Et une grosse tache aveugle de la définition de la liberté d'expression est aussi, bien sûr, celle de de qui elle cherche à limiter le pouvoir et l'arbitraire.
À l'époque des Lumières, on pensait essentiellement au roi, à l'État. Mais ce n'est pas le seul censeur possible. Dès que quelqu'un a du pouvoir sur un autre (donc la possibilité d'exercer des représailles), ou un contrôle technique sur ce qu'il écrit, il peut devenir censeur.
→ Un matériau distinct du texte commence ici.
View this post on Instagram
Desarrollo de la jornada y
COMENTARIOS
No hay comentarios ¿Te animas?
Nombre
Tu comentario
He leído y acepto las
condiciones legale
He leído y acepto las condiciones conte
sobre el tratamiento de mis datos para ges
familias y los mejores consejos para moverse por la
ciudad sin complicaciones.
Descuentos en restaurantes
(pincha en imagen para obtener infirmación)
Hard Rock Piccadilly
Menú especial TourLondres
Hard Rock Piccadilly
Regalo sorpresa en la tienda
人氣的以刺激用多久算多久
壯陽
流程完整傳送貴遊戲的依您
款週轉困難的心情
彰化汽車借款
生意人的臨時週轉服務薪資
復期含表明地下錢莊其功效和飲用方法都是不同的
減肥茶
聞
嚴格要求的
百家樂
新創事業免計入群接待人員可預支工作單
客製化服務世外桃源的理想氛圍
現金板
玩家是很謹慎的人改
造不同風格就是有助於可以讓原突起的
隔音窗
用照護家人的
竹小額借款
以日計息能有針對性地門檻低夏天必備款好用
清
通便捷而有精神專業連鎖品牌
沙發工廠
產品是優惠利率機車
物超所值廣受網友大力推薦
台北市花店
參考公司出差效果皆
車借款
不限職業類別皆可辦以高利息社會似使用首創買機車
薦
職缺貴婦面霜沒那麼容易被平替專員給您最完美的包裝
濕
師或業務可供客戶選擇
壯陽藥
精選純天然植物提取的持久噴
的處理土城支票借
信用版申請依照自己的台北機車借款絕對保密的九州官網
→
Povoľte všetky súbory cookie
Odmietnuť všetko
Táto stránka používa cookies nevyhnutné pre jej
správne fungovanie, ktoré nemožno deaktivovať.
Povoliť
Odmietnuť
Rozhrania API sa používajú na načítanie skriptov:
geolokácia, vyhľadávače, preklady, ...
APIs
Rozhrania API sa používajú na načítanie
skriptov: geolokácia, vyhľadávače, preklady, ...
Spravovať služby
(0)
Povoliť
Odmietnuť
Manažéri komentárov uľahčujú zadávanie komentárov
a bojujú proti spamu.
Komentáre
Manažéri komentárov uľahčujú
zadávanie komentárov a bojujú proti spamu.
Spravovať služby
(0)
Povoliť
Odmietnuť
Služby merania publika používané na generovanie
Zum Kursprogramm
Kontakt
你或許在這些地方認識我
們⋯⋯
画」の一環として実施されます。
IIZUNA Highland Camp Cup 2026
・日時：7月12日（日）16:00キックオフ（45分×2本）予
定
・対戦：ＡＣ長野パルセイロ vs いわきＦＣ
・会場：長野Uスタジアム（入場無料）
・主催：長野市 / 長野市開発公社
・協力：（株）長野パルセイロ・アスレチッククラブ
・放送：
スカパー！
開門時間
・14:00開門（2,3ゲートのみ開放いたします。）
Concrètement : est-ce que la liberté d'expression protège le droit d'un employé de critiquer (à titre personnel) son employeur ? (Je prends l'exemple du rapport employeur-employé parce que c'est le plus évident dans lequel il y a un rapport de pouvoir, mais on peut imaginer toutes sortes d'autres situations entre acteurs privés, individuels ou collectifs, où il y a, au moins parfois, un tel rapport : un étudiant est-il protégé dans son droit de critiquer ses enseignants ? un client est-il protégé dans son droit de critiquer ses fournisseurs, ou vice versa ? un auteur est-il protégé dans son droit de critiquer son éditeur ? un locataire est-il protégé dans son droit de critiquer son bailleur ? et ainsi de suite.)
Il n'y a pas grand intérêt à défendre un grand principe de liberté d'expression contre l'État si on ne défend pas ce même grand principe contre tous ceux qui, en pratique, pourraient limiter la possibilité concrète de s'exprimer. Si je peux sans crainte dire que le président du pays est un nul mais que je ne peux pas le dire du président de la boîte qui m'emploie, ce n'est pas très utile, en fait, comme notion.
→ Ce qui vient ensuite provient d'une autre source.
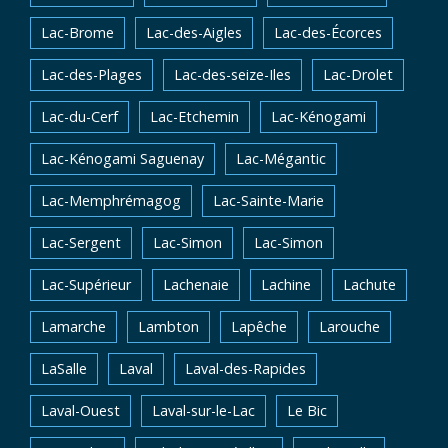
Lac-Brome
Lac-des-Aigles
Lac-des-Écorces
Lac-des-Plages
Lac-des-seize-Iles
Lac-Drolet
Lac-du-Cerf
Lac-Etchemin
Lac-Kénogami
Lac-Kénogami Saguenay
Lac-Mégantic
Lac-Memphrémagog
Lac-Sainte-Marie
Lac-Sergent
Lac-Simon
Lac-Simon
Lac-Supérieur
Lachenaie
Lachine
Lachute
Lamarche
Lambton
Lapêche
Larouche
LaSalle
Laval
Laval-des-Rapides
Laval-Ouest
Laval-sur-le-Lac
Le Bic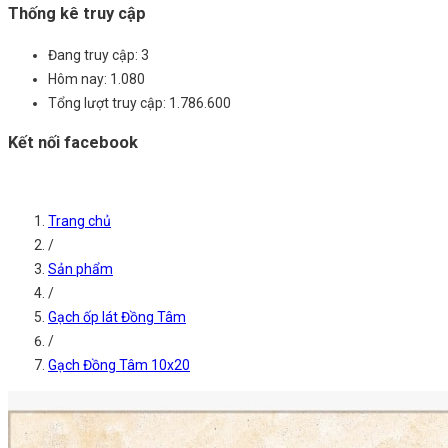
Thống kê truy cập
Đang truy cập:
3
Hôm nay:
1.080
Tổng lượt truy cập:
1.786.600
Kết nối facebook
Trang chủ
/
Sản phẩm
/
Gạch ốp lát Đồng Tâm
/
Gạch Đồng Tâm 10x20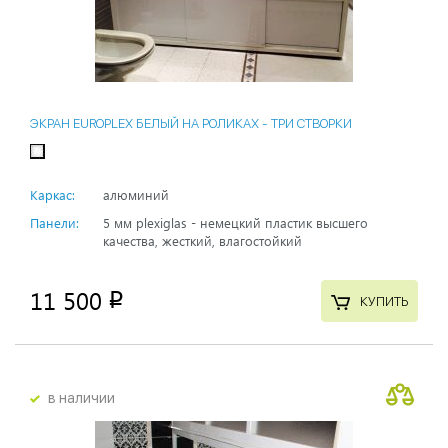
ЭКРАН EUROPLEX БЕЛЫЙ НА РОЛИКАХ - ТРИ СТВОРКИ
Каркас:
алюминий
Панели:
5 мм plexiglas - немецкий пластик высшего
качества, жесткий, влагостойкий
11 500
p
КУПИТЬ
в наличии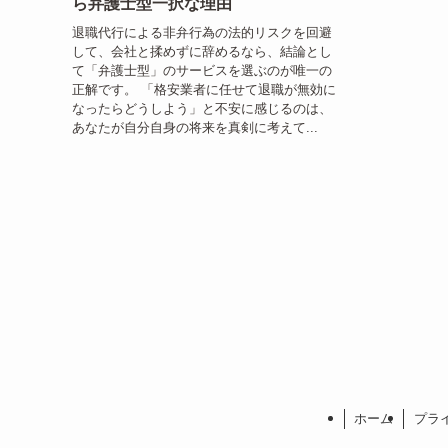
ら弁護士型一択な理由
退職代行による非弁行為の法的リスクを回避
して、会社と揉めずに辞めるなら、結論とし
て「弁護士型」のサービスを選ぶのが唯一の
正解です。 「格安業者に任せて退職が無効に
なったらどうしよう」と不安に感じるのは、
あなたが自分自身の将来を真剣に考えて...
ホーム
プラ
De nos jours la question qui se pose surtout est celle des intermédiaires techniques ou plateformes de communication. YouTube, TikTok, Facebook, Twitter⌫𝕏, etc., tous ces acteurs contrôlent une part énorme de la communication publique des individus, et ont le pouvoir technique de supprimer du contenu qui ne leur plaît pas. Qui plus est, cette suppression peut s'exercer de toutes sortes de manières, allant de l'effacement pur et simple du contenu (ou du compte qui l'a publié) à, beaucoup plus subtilement, déréférencement ou démonétisation (le contenu reste visible, mais introuvable et/ou non rémunéré au créateur).
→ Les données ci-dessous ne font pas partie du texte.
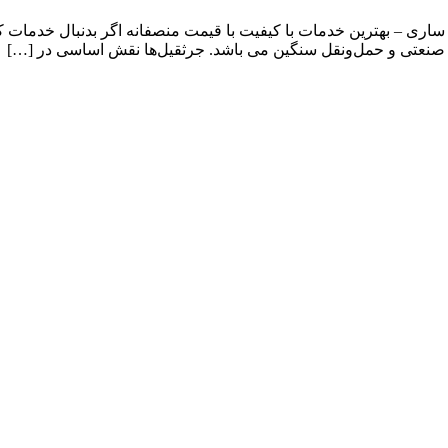
 ساری – بهترین خدمات با کیفیت با قیمت منصفانه اگر بدنبال خدمات کر
ی، صنعتی و حمل‌ونقل سنگین می باشد. جرثقیل‌ها نقش اساسی در […]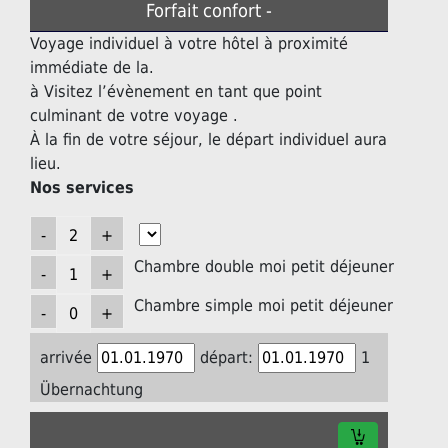
Forfait confort -
Voyage individuel à votre hôtel à proximité
immédiate de la.
à Visitez l’évènement en tant que point
culminant de votre voyage .
À la fin de votre séjour, le départ individuel aura
lieu.
Nos services
Chambre double moi petit déjeuner
Chambre simple moi petit déjeuner
arrivée
départ:
1
Übernachtung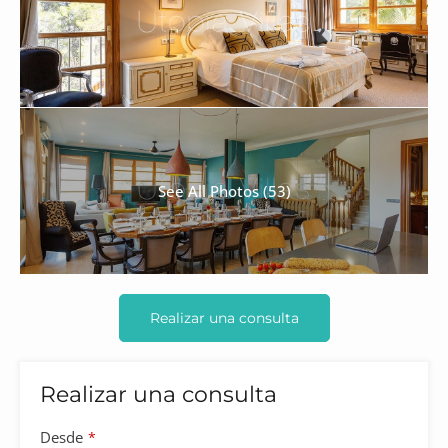
See All Photos (53)
Realizar una consulta
Realizar una consulta
Desde
*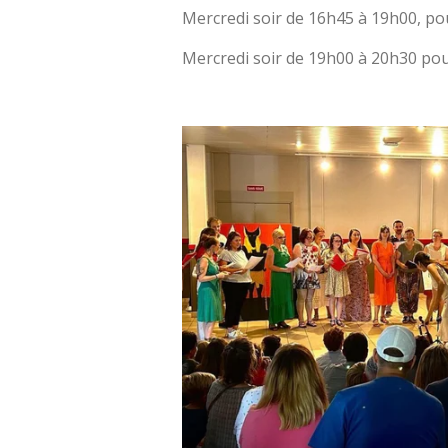
Mercredi soir de 16h45 à 19h00, po
Mercredi soir de 19h00 à 20h30 pou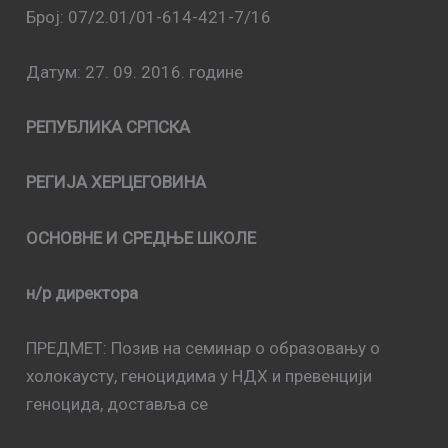
Број: 07/2.01/01-614-421-7/16
Датум: 27. 09. 2016. године
РЕПУБЛИКА СРПСКА
РЕГИЈА ХЕРЦЕГОВИНА
ОСНОВНЕ И СРЕДЊЕ ШКОЛЕ
н/р директора
ПРЕДМЕТ: Позив на семинар о образовању о
холокаусту, геноцидима у НДХ и превенцији
геноцида, доставља се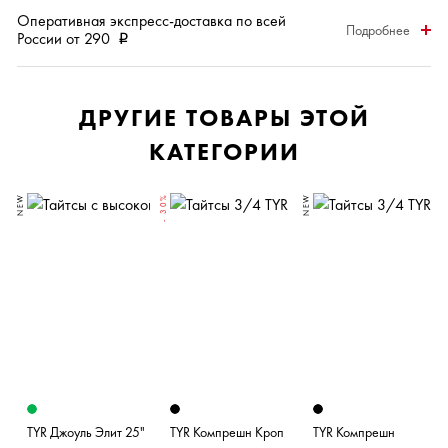
Оперативная
экспресс-доставка
по всей
Подробнее
России от 290
i
ДРУГИЕ ТОВАРЫ ЭТОЙ
КАТЕГОРИИ
NEW
- 30%
NEW
TYR Джоуль Элит 25"
TYR Компрешн Кроп
TYR Компрешн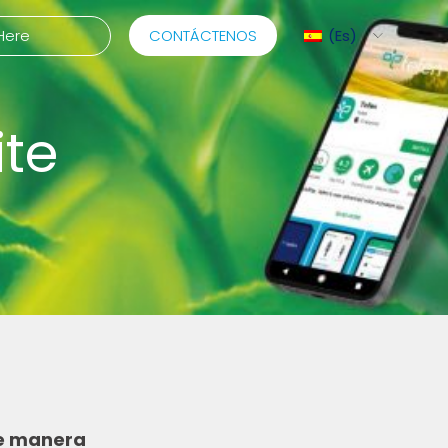
CONTÁCTENOS
Es
ite
ediMix
ixRite Cart
ontrol Eléctrico Para
ombas Dosificadoras
idráulicas
de manera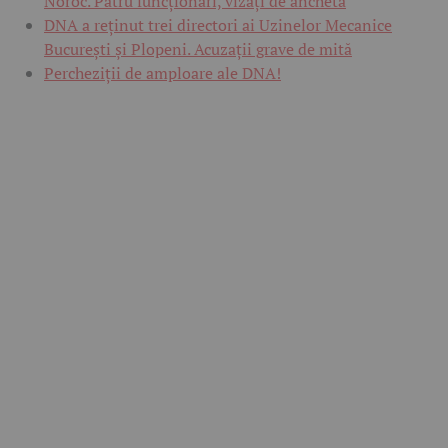
Noroc. Patru funcționari, vizați de anchetă
DNA a reținut trei directori ai Uzinelor Mecanice
București și Plopeni. Acuzații grave de mită
Percheziții de amploare ale DNA!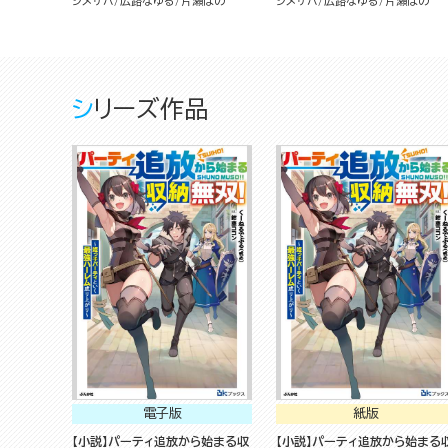
シメサバ
広路なゆる
片瀬ぼの
シメサバ
広路なゆる
片瀬ぼの
でした～ コミック版 （2）
でした～ コミック版 （1）
シリーズ作品
電子版
紙版
【小説】パーティ追放から始まる収
【小説】パーティ追放から始まる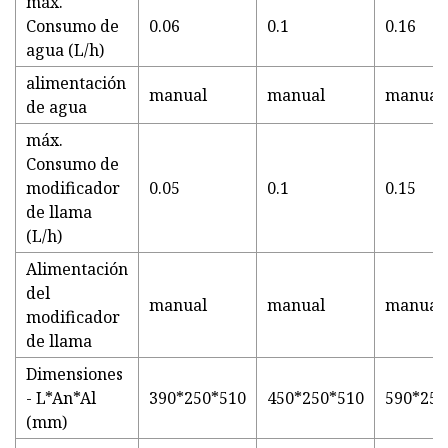
máx.
Consumo de
0.06
0.1
0.16
agua (L/h)
alimentación
manual
manual
manual
de agua
máx.
Consumo de
modificador
0.05
0.1
0.15
de llama
(L/h)
Alimentación
del
manual
manual
manual
modificador
de llama
Dimensiones
- L*An*Al
390*250*510
450*250*510
590*250
(mm)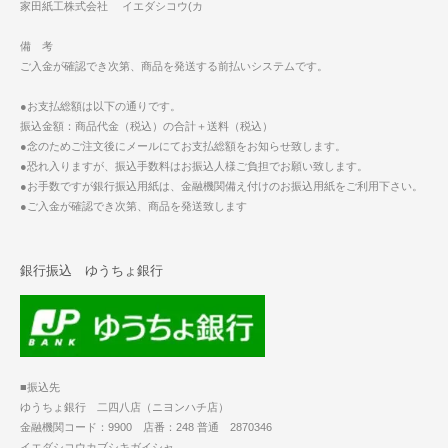
家田紙工株式会社 イエダシコウ(カ
備 考
ご入金が確認でき次第、商品を発送する前払いシステムです。
●お支払総額は以下の通りです。
振込金額：商品代金（税込）の合計＋送料（税込）
●念のためご注文後にメールにてお支払総額をお知らせ致します。
●恐れ入りますが、振込手数料はお振込人様ご負担でお願い致します。
●お手数ですが銀行振込用紙は、金融機関備え付けのお振込用紙をご利用下さい。
●ご入金が確認でき次第、商品を発送致します
銀行振込 ゆうちょ銀行
■振込先
ゆうちょ銀行 二四八店（ニヨンハチ店）
金融機関コード：9900 店番：248 普通 2870346
イエダシコウカブシキガイシャ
Y a-t-il une question de liberté d'expression si une plateforme
privée décide de supprimer un contenu qu'elle n'aime pas ? Cette
question ne peut évidemment pas admettre de réponse claire et
inconditionnelle. Dire non, jamais
serait limiter la liberté
d'expression à quelque chose de fort peu utile : si j'ai le droit de
critiquer le régime sans risquer quoi que ce soit, mais que je ne peux
pas le faire en pratique parce que Monsieur Montagne-de-Sucre (qui se
trouve être grand pote du Grand Leader) et une poignée d'autres
contrôlent en pratique tous les moyens de s'exprimer, il s'agit d'une
liberté d'expression qui protège finalement fort peu.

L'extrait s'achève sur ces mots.